Stress: Both physical and emotional stress can lead to mineral imbalances. B-complex vitamins, zinc and magne­sium are lost in greater quantities when you are stressed; you also absorb less nutrients from your food.


Medications: Many deplete the body’s store of nutrient minerals and can increase levels of toxic minerals. Medications such as diuretics, the oral contraceptive pill, antacids and aspirin can all cause vitamin and mineral deficiencies. 


Pollution: Toxic minerals such as lead, mercury and cadmium can interfere with mineral absorption and increase mineral excretion. They build up in our bodies from sources such as: air pollution, car exhaust, cigarette smoke, unfiltered water, dental amalgams, copper and aluminium cookware, hair dyes and anti -perspirants. Toxins have also entered the food chain, contaminating some of our foods. It is almost impossible these days to avoid some exposure to toxic minerals.


Genetic and individual factors: A predisposition towards certain mineral imbalances, deficiencies and excesses can be inherited from parents. Certain individuals can also inherit a higher requirement than normal for particular nutrients to maintain good health.


Nutritional supplements: Supplements can also lead to mineral excesses and deficiencies. For example, excess calcium intake can cause phosphorus and magnesium deficiency. Continued magnesium deficiency increases sodium levels and eventually causes vitamin A deficiency.

Can we be having to much of a particular mineral?

The discussion of human health in relationship to mineral deficiencies has been discussed in great detail in the media as well as medical journals. Even though the comments are relevant the fact of the matter is that the body works on balances rather than deficiencies. Another words it is possible for someone to have to much of one mineral and not enough of another. Calcium is a classic example of this. In just about every magazine there are articles on calcium and the importance of regularly taking calcium supplement in your diet. this fact is very true for bone health, etc. What they don't mention is that if you take more than body needs and where magnesium is not present in appropriate doses, it will cause bones to become brittle. Defeats the purpose of taking calcium don't you think?

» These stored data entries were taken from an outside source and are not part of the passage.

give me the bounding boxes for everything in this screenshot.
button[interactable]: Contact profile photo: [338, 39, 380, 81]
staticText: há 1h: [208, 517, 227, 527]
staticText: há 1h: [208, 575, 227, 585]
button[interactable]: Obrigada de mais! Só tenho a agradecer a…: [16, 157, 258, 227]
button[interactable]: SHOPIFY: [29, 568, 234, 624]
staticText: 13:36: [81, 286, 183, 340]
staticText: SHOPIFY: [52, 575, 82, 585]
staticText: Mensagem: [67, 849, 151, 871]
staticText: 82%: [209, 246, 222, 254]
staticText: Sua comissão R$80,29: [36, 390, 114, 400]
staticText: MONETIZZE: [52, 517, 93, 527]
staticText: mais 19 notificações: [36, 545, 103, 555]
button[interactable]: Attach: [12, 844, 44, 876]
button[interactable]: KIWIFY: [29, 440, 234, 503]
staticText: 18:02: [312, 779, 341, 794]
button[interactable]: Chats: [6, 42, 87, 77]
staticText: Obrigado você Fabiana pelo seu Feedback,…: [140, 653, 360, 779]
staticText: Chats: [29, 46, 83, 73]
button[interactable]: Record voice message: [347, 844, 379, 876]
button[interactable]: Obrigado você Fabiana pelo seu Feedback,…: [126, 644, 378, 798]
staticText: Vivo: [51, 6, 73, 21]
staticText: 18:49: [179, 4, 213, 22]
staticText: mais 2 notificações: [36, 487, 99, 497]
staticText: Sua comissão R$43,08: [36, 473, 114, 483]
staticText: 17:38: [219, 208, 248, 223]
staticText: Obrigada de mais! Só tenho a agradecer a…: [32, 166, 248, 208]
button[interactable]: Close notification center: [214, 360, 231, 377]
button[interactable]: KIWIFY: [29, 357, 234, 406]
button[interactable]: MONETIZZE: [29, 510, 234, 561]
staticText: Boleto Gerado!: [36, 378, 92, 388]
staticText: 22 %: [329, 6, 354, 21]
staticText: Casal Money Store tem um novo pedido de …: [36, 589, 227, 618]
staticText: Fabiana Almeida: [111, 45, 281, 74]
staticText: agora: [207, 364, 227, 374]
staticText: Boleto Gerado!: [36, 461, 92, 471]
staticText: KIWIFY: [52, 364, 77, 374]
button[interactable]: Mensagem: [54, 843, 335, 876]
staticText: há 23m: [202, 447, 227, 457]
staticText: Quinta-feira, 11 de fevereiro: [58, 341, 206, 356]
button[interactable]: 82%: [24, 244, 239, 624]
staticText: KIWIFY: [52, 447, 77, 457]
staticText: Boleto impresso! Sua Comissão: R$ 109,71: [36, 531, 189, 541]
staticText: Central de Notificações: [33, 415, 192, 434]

Therefore before you go out and supplements it makes sense to evaluate exactly what you need. Fortunately, with access to modern analysis technology we able to identify what our bodies really need through the use of a hair / tissue analysis.
 

What is a Hair Analysis?
 

Hair Tissue Mineral Analysis (HTMA) is an analytical test that measures the mineral composition of hair. It is regarded by many doctors, naturopaths and nutritional therapists as one of the most valuable screening tools available in everyday and preventative health care.
 

Why hair tissue?
 

Hair is a body tissue made up of mostly dead, keratinized cells fused together. The shaft of the hair is the portion that projects from the skin surface. The root of the hair, below the skin surface, contains living matrix cells from which the hair grows. Matrix cells depend on the blood supply for nourish­ment and growth. As they grow and divide, minerals are keratinized into the growing hair shaft, creating a permanent record of metabolic activity and exposure to toxic elements.


Mineral concentrations in the hair can provide a reliable indicator of mineral stores in the whole body. If your health, diet or environment has created a mineral imbalance or toxic mineral excess, it will be recorded in the hair shaft. Research has shown that hair mineral levels reflect stored mineral levels in other body tissues.